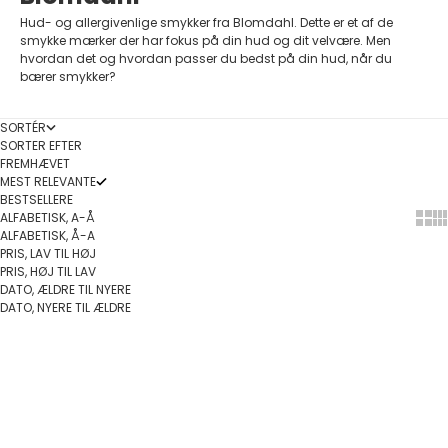
Hud- og allergivenlige smykker fra Blomdahl. Dette er et af de
smykke mærker der har fokus på din hud og dit velvære. Men
hvordan det og hvordan passer du bedst på din hud, når du
bærer smykker?
SORTÉR
SORTER EFTER
FREMHÆVET
MEST RELEVANTE
BESTSELLERE
ALFABETISK, A-Å
Show
Sh
ALFABETISK, Å-A
PRIS, LAV TIL HØJ
PRIS, HØJ TIL LAV
DATO, ÆLDRE TIL NYERE
DATO, NYERE TIL ÆLDRE
Vælg muligheder
Føj til indkøbskurv
SPAR 10%
SPAR 10%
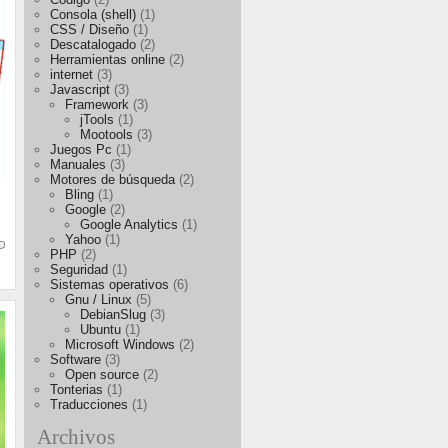
Consola (shell)
(1)
CSS / Diseño
(1)
Descatalogado
(2)
Herramientas online
(2)
internet
(3)
Javascript
(3)
Framework
(3)
jTools
(1)
Mootools
(3)
Juegos Pc
(1)
Manuales
(3)
Motores de búsqueda
(2)
Bling
(1)
Google
(2)
Google Analytics
(1)
Yahoo
(1)
PHP
(2)
Seguridad
(1)
Sistemas operativos
(6)
Gnu / Linux
(5)
DebianSlug
(3)
Ubuntu
(1)
Microsoft Windows
(2)
Software
(3)
Open source
(2)
Tonterias
(1)
Traducciones
(1)
Archivos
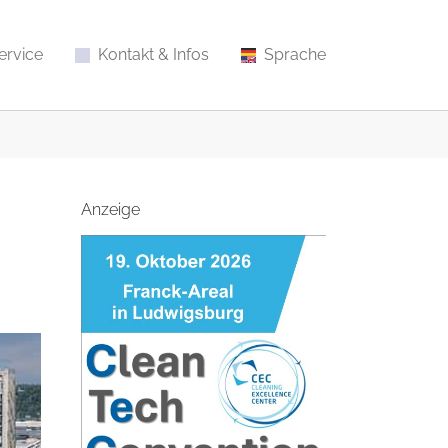
ervice
Kontakt & Infos
Sprache
Anzeige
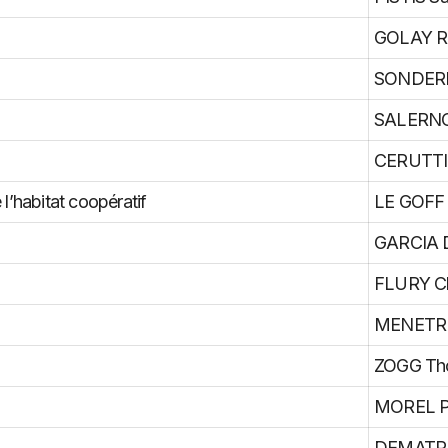
GOLAY R
SONDERE
SALERNO
CERUTTI 
l’habitat coopératif
LE GOFF g
GARCIA 
FLURY Ch
MENETRE
ZOGG Th
MOREL Ph
DEMATRA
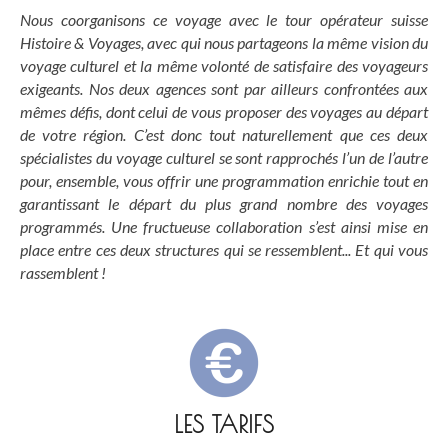
Nous coorganisons ce voyage avec le tour opérateur suisse
Histoire & Voyages, avec qui nous partageons la même vision du
voyage culturel et la même volonté de satisfaire des voyageurs
exigeants. Nos deux agences sont par ailleurs confrontées aux
mêmes défis, dont celui de vous proposer des voyages au départ
de votre région. C’est donc tout naturellement que ces deux
spécialistes du voyage culturel se sont rapprochés l’un de l’autre
pour, ensemble, vous offrir une programmation enrichie tout en
garantissant le départ du plus grand nombre des voyages
programmés. Une fructueuse collaboration s’est ainsi mise en
place entre ces deux structures qui se ressemblent... Et qui vous
rassemblent !
LES TARIFS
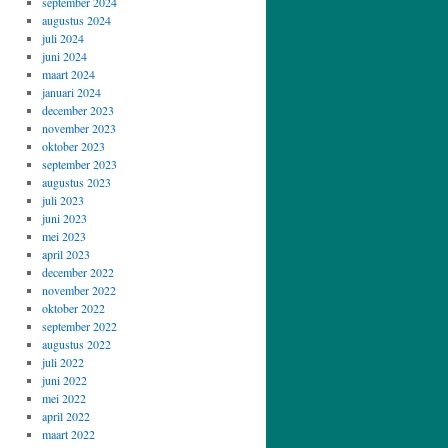
september 2024
augustus 2024
juli 2024
juni 2024
maart 2024
januari 2024
december 2023
november 2023
oktober 2023
september 2023
augustus 2023
juli 2023
juni 2023
mei 2023
april 2023
december 2022
november 2022
oktober 2022
september 2022
augustus 2022
juli 2022
juni 2022
mei 2022
april 2022
maart 2022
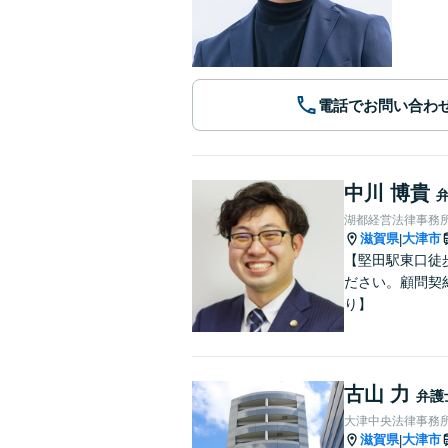
電話でお問い合わ
中川 博貴
湖都経営法律事務
滋賀県
大津市
|
【堅田駅東口徒
ださい。顧問契
り】
古山 力
弁護
大津中央法律事務
滋賀県
大津市
|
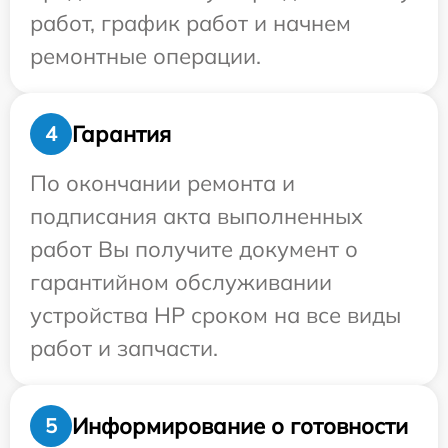
работ, график работ и начнем
ремонтные операции.
Гарантия
4
По окончании ремонта и
подписания акта выполненных
работ Вы получите документ о
гарантийном обслуживании
устройства HP сроком на все виды
работ и запчасти.
Информирование о готовности
5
□ □ □ □ □ □ □
Task details
Go through the records above and, whenever a line includes the word "départ", copy it.

Response for this exercise
mêmes défis, dont celui de vous proposer des voyages au départ
garantissant le départ du plus grand nombre des voyages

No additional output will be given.